Supplied material: Begin

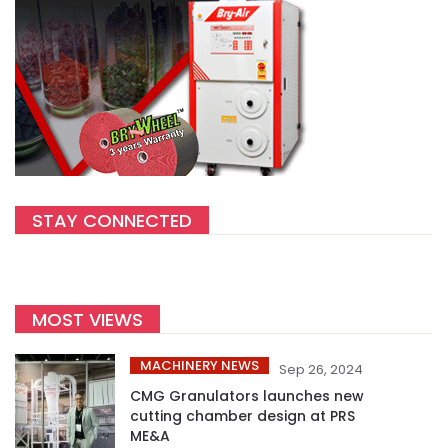
STAY CONNECTED
MOST VIEWS
MACHINERY NEWS
Sep 26, 2024
CMG Granulators launches new
cutting chamber design at PRS
ME&A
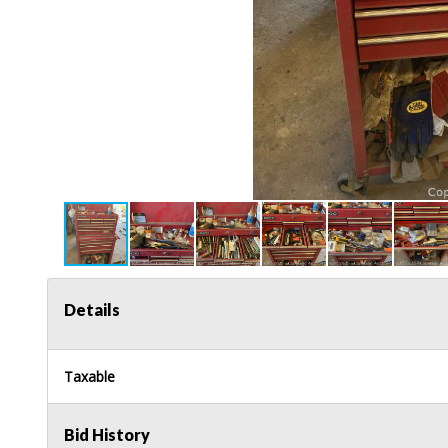
Details
Taxable
Bid History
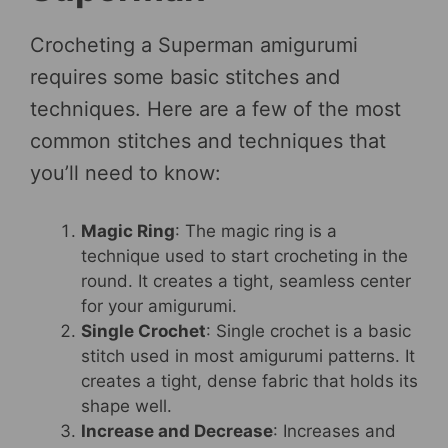
Crocheting a Superman amigurumi
requires some basic stitches and
techniques. Here are a few of the most
common stitches and techniques that
you’ll need to know:
Magic Ring
: The magic ring is a
technique used to start crocheting in the
round. It creates a tight, seamless center
for your amigurumi.
Single Crochet
: Single crochet is a basic
stitch used in most amigurumi patterns. It
creates a tight, dense fabric that holds its
shape well.
Increase and Decrease
: Increases and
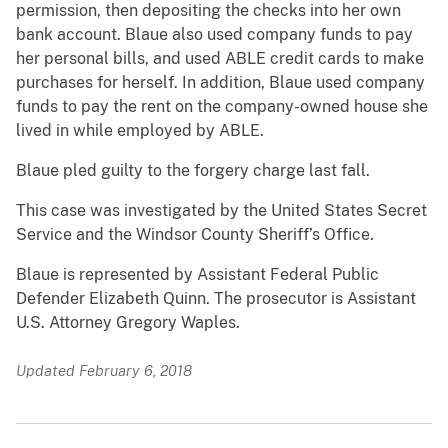
permission, then depositing the checks into her own
bank account. Blaue also used company funds to pay
her personal bills, and used ABLE credit cards to make
purchases for herself. In addition, Blaue used company
funds to pay the rent on the company-owned house she
lived in while employed by ABLE.
Blaue pled guilty to the forgery charge last fall.
This case was investigated by the United States Secret
Service and the Windsor County Sheriff’s Office.
Blaue is represented by Assistant Federal Public
Defender Elizabeth Quinn. The prosecutor is Assistant
U.S. Attorney Gregory Waples.
Updated February 6, 2018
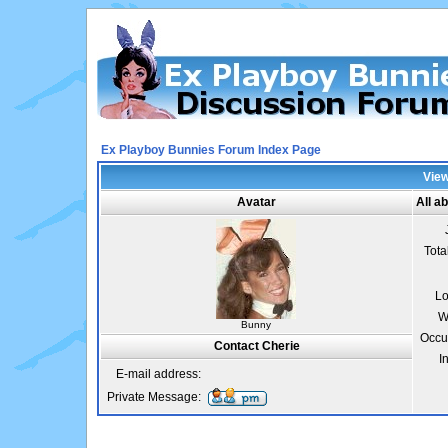
Ex Playboy Bunnies Forum Index Page
View
Avatar
All a
Tota
Lo
W
Bunny
Occu
Contact Cherie
I
E-mail address:
Private Message:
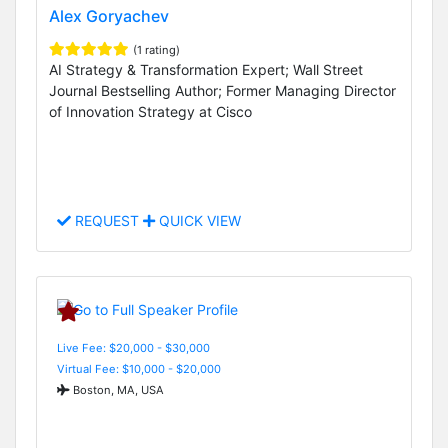
Alex Goryachev
(1 rating)
AI Strategy & Transformation Expert; Wall Street
Journal Bestselling Author; Former Managing Director
of Innovation Strategy at Cisco
REQUEST
QUICK VIEW
Live Fee: $20,000 - $30,000
Virtual Fee: $10,000 - $20,000
Boston, MA, USA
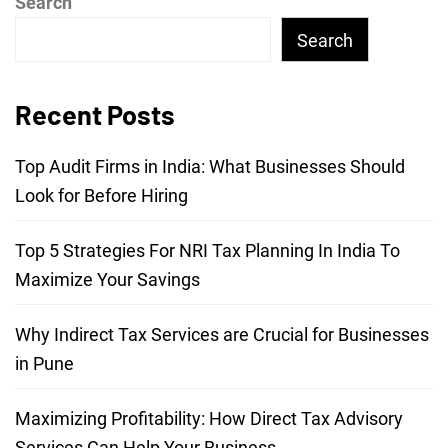
Search
Search
Recent Posts
Top Audit Firms in India: What Businesses Should
Look for Before Hiring
Top 5 Strategies For NRI Tax Planning In India To
Maximize Your Savings
Why Indirect Tax Services are Crucial for Businesses
in Pune
Maximizing Profitability: How Direct Tax Advisory
Services Can Help Your Business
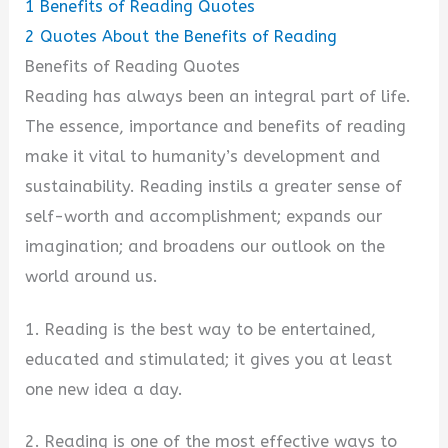
1
Benefits of Reading Quotes
2
Quotes About the Benefits of Reading
Benefits of Reading Quotes
Reading has always been an integral part of life.
The essence, importance and benefits of reading
make it vital to humanity’s development and
sustainability. Reading instils a greater sense of
self-worth and accomplishment; expands our
imagination; and broadens our outlook on the
world around us.
1. Reading is the best way to be entertained,
educated and stimulated; it gives you at least
one new idea a day.
2. Reading is one of the most effective ways to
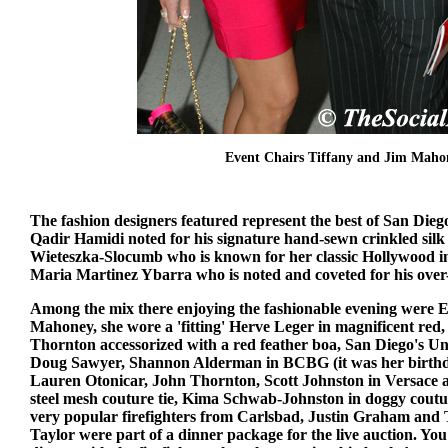
Event Chairs Tiffany and Jim Maho
The fashion designers featured represent the best of San Dieg
Qadir Hamidi noted for his signature hand-sewn crinkled sil
Wieteszka-Slocumb who is known for her classic Hollywood i
Maria Martinez Ybarra who is noted and coveted for his over-
Among the mix there enjoying the fashionable evening were 
Mahoney, she wore a 'fitting' Herve Leger in magnificent red
Thornton accessorized with a red feather boa, San Diego's 
Doug Sawyer, Shannon Alderman in BCBG (it was her birth
Lauren Otonicar, John Thornton, Scott Johnston in Versace a
steel mesh couture tie, Kima Schwab-Johnston in doggy cout
very popular firefighters from Carlsbad, Justin Graham and 
Taylor were part of a dinner package for the live auction. Yo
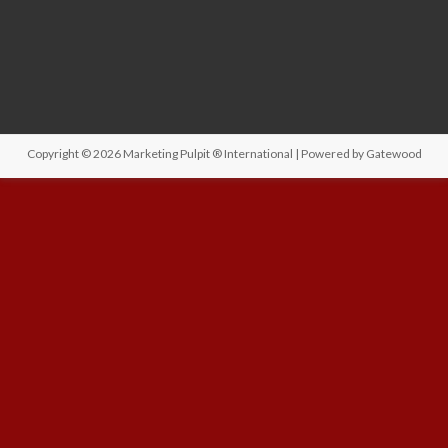
Copyright © 2026
Marketing Pulpit ® International
| Powered by
Gatewood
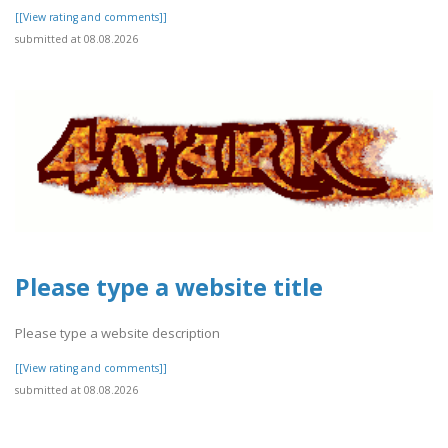
[[View rating and comments]]
submitted at 08.08.2026
Please type a website title
Please type a website description
[[View rating and comments]]
submitted at 08.08.2026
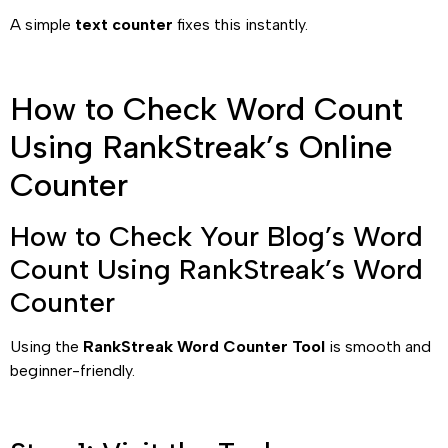
A simple
text counter
fixes this instantly.
How to Check Word Count
Using RankStreak’s Online
Counter
How to Check Your Blog’s Word
Count Using RankStreak’s Word
Counter
Using the
RankStreak Word Counter Tool
is smooth and
beginner-friendly.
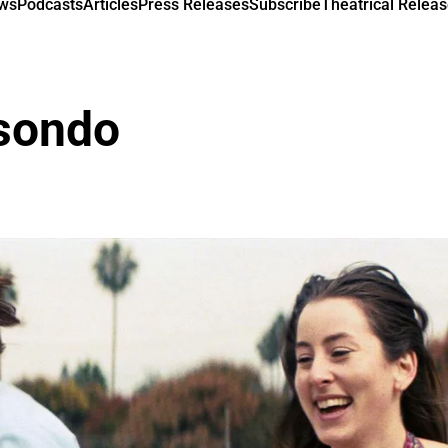
ews
Podcasts
Articles
Press Releases
Subscribe
Theatrical Releas
isondo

Supplied material: End

## [Directions for this task]
Nothing but the lines above from the line with "you’ll need to" up to and including the line with "funds to pay the" should be returned, exactly as written and without pictures.

## [Response below]
you’ll need to know:
Magic Ring
: The magic ring is a
technique used to start crocheting in the
round. It creates a tight, seamless center
for your amigurumi.
Single Crochet
: Single crochet is a basic
stitch used in most amigurumi patterns. It
creates a tight, dense fabric that holds its
shape well.
Increase and Decrease
: Increases and
permission, then depositing the checks into her own
bank account. Blaue also used company funds to pay
her personal bills, and used ABLE credit cards to make
purchases for herself. In addition, Blaue used company
funds to pay the rent on the company-owned house she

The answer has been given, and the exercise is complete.